Someone said to me, ‘75 is the new 40.’ I said, ‘No it isn’t.’"
That was Gov. Neil Abercrombie last Wednesday, who is still a daily regular at the Nuuanu YMCA, enjoying a joke with the news media on his birthday.
Unusual politicians have unusual goals, but after 40 years in offices ranging from City Council to Congress and now governor, Abercrombie’s goal is four more years in office.
He wants to claim a second term by preaching the politics of happy activism.
"My job as I see it right now from the perspective of my birthday today is to take what time I have and try and keep that momentum going and try to encourage it, and it encourages me also.
"I am just really infused with a lot of energy," Abercrombie said.
As is the way of politicians, Abercrombie celebrated his birthday with an estimated 500 supporters who paid $2,000 a head to toast him at a fundraiser at the Hilton Hawaiian Village Wednesday night. The really nice gift the money will help buy is a second four-year term in Washington Place.
During his introduction, lobbyist and political confidant John Radcliffe recalled how "in the early days of his current administration, Abercrombie’s ratings were pretty low."
Adding that Hawaii governors get blame or praise for all sorts of things, Radcliffe announced the governor by saying "Right now, things are going great."
In California, another 75-year-old Democratic governor, Jerry Brown, was the subject of an interesting piece in the blog Real Clear Politics by Lou Cannon, editor-at-large for State Net Capitol Journal.
Cannon reports that Brown is leading a turn-around in a state once dismissed as the basket case of the Great Recession.
"Brown cut back on services, from education to medical care, and promised that more cuts would be necessary unless Proposition 30 (tax increase) passed. The strategy worked. As Business Week put it: ‘Brown scared California straight,’" Cannon wrote.
In Hawaii, the economy was never in a California freefall, although the economic recovery is as much implied as it is real, but there is enough to fashion a set of campaign themes for Abercrombie.
Abercrombie was denied his two-year litany of proposed tax increases that he said were needed to balance the state budget, but the state budget leveled off enough for him to loosen some spending.
State workers first saw 5 percent salary cuts restored and then won pay raises and long-term contracts.
Abercrombie has devoted much of his administration to encouraging accelerated redevelopment of urban Honolulu with the hopes that increased construction would act as an economic stimulus.
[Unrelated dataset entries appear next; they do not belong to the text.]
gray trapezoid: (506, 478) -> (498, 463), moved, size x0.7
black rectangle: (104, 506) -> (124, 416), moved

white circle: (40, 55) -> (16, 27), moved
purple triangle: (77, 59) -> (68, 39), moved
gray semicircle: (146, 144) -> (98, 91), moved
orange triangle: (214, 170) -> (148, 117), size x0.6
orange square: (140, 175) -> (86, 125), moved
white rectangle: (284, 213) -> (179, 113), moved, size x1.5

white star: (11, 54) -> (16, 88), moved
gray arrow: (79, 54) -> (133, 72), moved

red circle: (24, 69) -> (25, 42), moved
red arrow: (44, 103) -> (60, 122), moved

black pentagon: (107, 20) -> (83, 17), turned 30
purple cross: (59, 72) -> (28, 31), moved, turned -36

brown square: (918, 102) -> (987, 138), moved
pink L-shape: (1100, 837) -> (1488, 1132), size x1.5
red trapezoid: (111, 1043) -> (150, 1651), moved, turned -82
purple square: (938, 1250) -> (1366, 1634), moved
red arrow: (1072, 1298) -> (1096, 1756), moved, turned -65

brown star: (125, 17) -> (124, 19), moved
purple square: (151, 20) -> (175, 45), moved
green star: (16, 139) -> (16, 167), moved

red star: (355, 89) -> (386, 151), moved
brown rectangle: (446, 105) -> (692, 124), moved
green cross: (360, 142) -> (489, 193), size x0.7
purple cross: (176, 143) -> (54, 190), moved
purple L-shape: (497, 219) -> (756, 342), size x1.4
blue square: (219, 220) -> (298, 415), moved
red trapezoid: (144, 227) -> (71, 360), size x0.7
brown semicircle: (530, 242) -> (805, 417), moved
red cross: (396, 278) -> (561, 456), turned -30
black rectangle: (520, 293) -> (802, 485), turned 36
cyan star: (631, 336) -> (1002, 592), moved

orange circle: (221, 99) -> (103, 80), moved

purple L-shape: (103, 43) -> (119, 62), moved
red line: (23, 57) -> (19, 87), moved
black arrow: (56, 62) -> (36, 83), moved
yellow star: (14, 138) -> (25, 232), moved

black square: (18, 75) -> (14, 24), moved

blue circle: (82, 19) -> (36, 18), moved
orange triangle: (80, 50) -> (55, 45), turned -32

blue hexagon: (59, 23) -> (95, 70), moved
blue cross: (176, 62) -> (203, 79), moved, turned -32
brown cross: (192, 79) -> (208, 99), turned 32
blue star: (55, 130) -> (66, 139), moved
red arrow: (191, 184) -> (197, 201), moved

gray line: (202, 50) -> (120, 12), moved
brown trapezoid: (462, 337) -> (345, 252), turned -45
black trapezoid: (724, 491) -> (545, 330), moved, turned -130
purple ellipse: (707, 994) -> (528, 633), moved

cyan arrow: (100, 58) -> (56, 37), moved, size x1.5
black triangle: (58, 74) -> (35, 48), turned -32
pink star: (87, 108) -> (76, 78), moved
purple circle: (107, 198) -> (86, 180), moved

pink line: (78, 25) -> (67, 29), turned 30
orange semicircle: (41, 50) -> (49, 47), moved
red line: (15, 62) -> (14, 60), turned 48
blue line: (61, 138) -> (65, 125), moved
On a social welfare level, Abercrombie has been one of the nation’s first governors to declare full support for the federal Affordable Care Act and will have to adjust Hawaii Medicare for what are expected to be increased costs.
For his re-election campaign, Abercrombie is in somewhat of the same position as his Republican predecessor, Linda Lingle.
The economy is either strong or getting that way; the political opposition is mostly muted and there is no real challenger approaching.
Lingle raised and spent more than $5 million in a campaign over only token Democratic opposition.
With no GOP or Democratic opposition on the horizon, Abercrombie appears today set to celebrate his 76th birthday settling into a comfortable glide path to a second term.